When Mehta said the court cannot get “carried away”, the bench said it was taking a pan-India view and not for a moment suggesting that people die in other states.
“If, as a matter of fact, it is being put to you that the demand of a particular state was X and you have given them X + Y, then why have you not given that Y to Delhi when the demand of Delhi is more,” the court told him. Mehta said it would not be a “good call” to reduce one state’s allocation because of a request from another. “The Delhi government has been unable to lift as much as they are allotted. It is not the NDA government helping the Aam Aadmi Party government. It is the Central government helping people of Delhi. 90 per cent of our time goes in the firefighting of Delhi. We are augmenting for them even tanker capacities. Substantial chunk of tankers being imported will go to Delhi. We have logistical problems all over the country. Every state by and large has faced the problem and they have tried to solve it. I am sure Delhi is trying its best, too, but it may have its own geographical reasons. We are with the Delhi Government,” he submitted.
However, the court said the logistical issues are limited to only 50-60-70 MTs and questioned why Delhi’s allocation has remained limited to 480-490 MTs despite its rising number of cases.
Mehta responded that any statement made without knowing full facts may cause panic. The court remarked that panic is not because of what they say but “panic is because of lack of resources, not just oxygen, medicine, beds everything”.
“Hospitals are not taking patients. Those beds are lying vacant because they do not have oxygen and cannot service those beds. We have already had loss of lives in Delhi due to lack of oxygen…It has really fallen on you to resolve this. How you resolve it is your problem. We do not want to go into this. If you want to allocate something more than what is desired by some particular state, you by all means do that…so long as you serve what is for Delhi,” the court added.
When the court questioned Mehta regarding the demand and allocation of Maharashtra and Madhya Pradesh and compared it with Delhi’s, he responded: “Madhya Pradesh has three times the population of Delhi. Since three weeks there was a sudden surge. But Mr (Piyush) Goyal (Additional Secretary, MHA), you deduct Madhya Pradesh and give it to Delhi… We will try to rationalise but I have no difficulty. There is no direction from Madhya Pradesh. It would be at the cost of some lives in Madhya Pradesh but let it be…”
The court reacted sharply, “Please do not project it like that. Don’t project it as if we are wanting something and taking away…Sorry, we don’t appreciate this. We are going by facts and figures. Let’s not get emotional about it. You have to beat this head on. You can’t duck it. When the demand was 445, how do you allocate 540 (to Madhya Pradesh) and if the demand is 1,500, how do you allocate 1,616 (to Maharashtra)?”
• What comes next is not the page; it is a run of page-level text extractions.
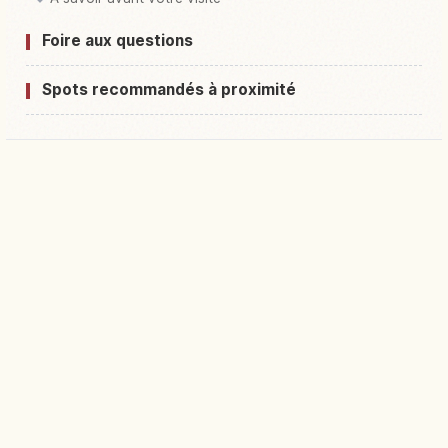
Foire aux questions
Spots recommandés à proximité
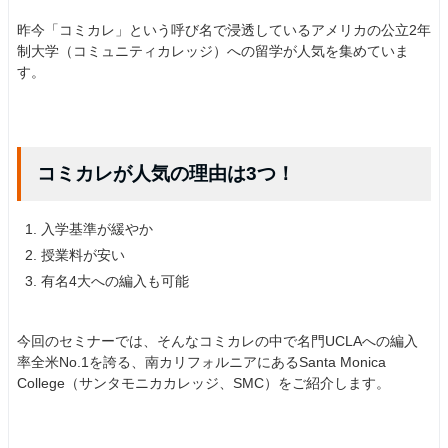
昨今「コミカレ」という呼び名で浸透しているアメリカの公立2年
制大学（コミュニティカレッジ）への留学が人気を集めていま
す。
コミカレが人気の理由は3つ！
入学基準が緩やか
授業料が安い
有名4大への編入も可能
今回のセミナーでは、そんなコミカレの中で名門UCLAへの編入
率全米No.1を誇る、南カリフォルニアにあるSanta Monica
College（サンタモニカカレッジ、SMC）をご紹介します。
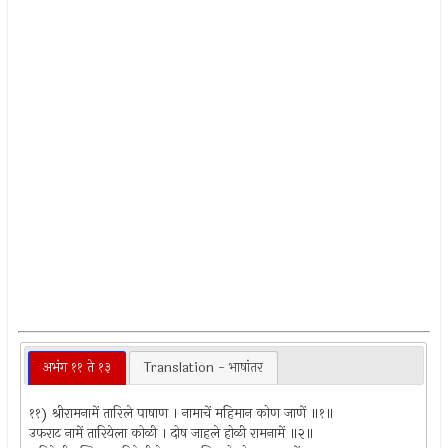
अभंग ११ ते १३
Translation - भाषांतर
११) श्रीरामनामें तारिले पाषाण । नामाचें महिमान कोण जाणें ॥१॥
उफराट नामें तारियेला कोळी । दोष जाहले होळी रामनामें ॥२॥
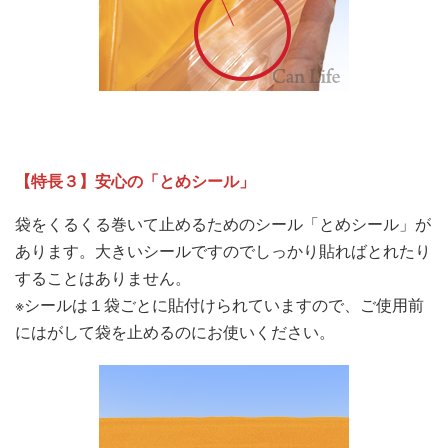
【特長３】安心の「とめシール」
袋をくるくる巻いて止めるためのシール「とめシール」が
あります。大きいシールですのでしっかり貼ればとれたり
することはありません。
※シールは１袋ごとに貼付けられていますので、ご使用前
にはがして袋を止めるのにお使いください。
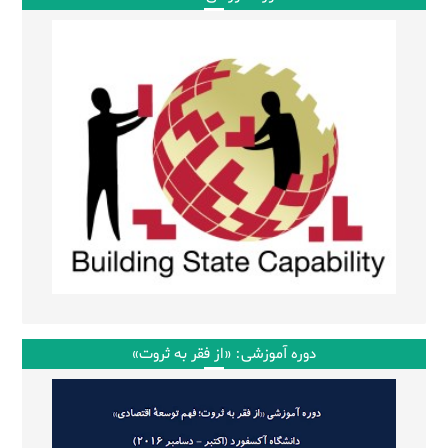
دوره آموزشی: «از فقر به ثروت»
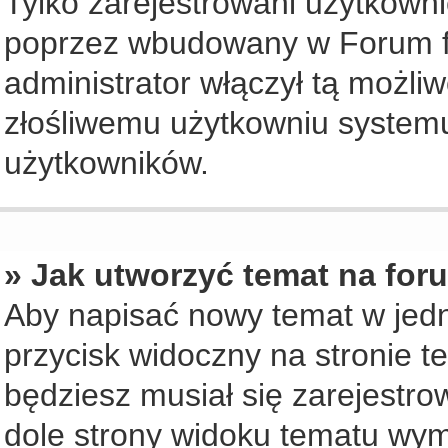
Tylko zarejestrowani użytkown
poprzez wbudowany w Forum for
administrator włączył tą możli
złośliwemu użytkowniu systemu
użytkowników.
» Jak utworzyć temat na for
Aby napisać nowy temat w jedny
przycisk widoczny na stronie t
będziesz musiał się zarejestr
dole strony widoku tematu wym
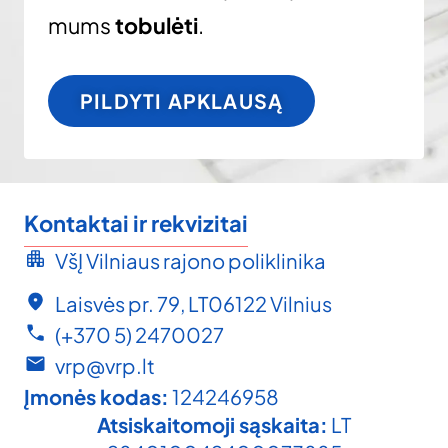
mums
tobulėti
.
PILDYTI APKLAUSĄ
Kontaktai ir rekvizitai
VšĮ Vilniaus rajono poliklinika
Laisvės pr. 79, LT06122 Vilnius
(+370 5) 2470027
vrp@vrp.lt
Įmonės kodas:
124246958
Atsiskaitomoji sąskaita:
LT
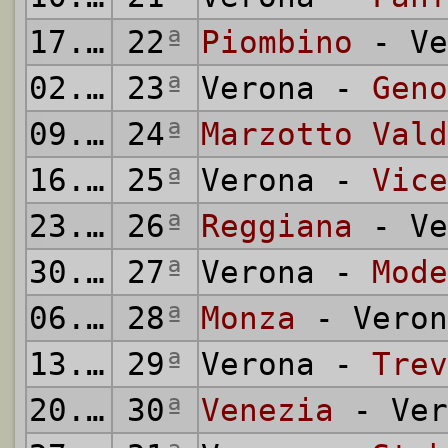
17.02.1952
22
ª
Piombino
- Ve
02.03.1952
23
ª
Verona -
Geno
09.03.1952
24
ª
Marzotto Vald
16.03.1952
25
ª
Verona -
Vice
23.03.1952
26
ª
Reggiana
- Ve
30.03.1952
27
ª
Verona -
Mode
06.04.1952
28
ª
Monza
- Veron
13.04.1952
29
ª
Verona -
Trev
20.04.1952
30
ª
Venezia
- Ver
Mehta repeatedly insisted the court not to record Delhi’s submissions claimimg that the matter was being politicised. However the court said, “We are sure if you have a response, you should have confidence that we will appreciate your response.”
It is also recorded in the order, “We make it clear that by no means are we interested in securing for Delhi oxygen more than what’s required and that too at cost of any other state or Union Territory. However, if submission of Delhi or Amicus were to be accepted, it would appear the Central government would be required to explain this.”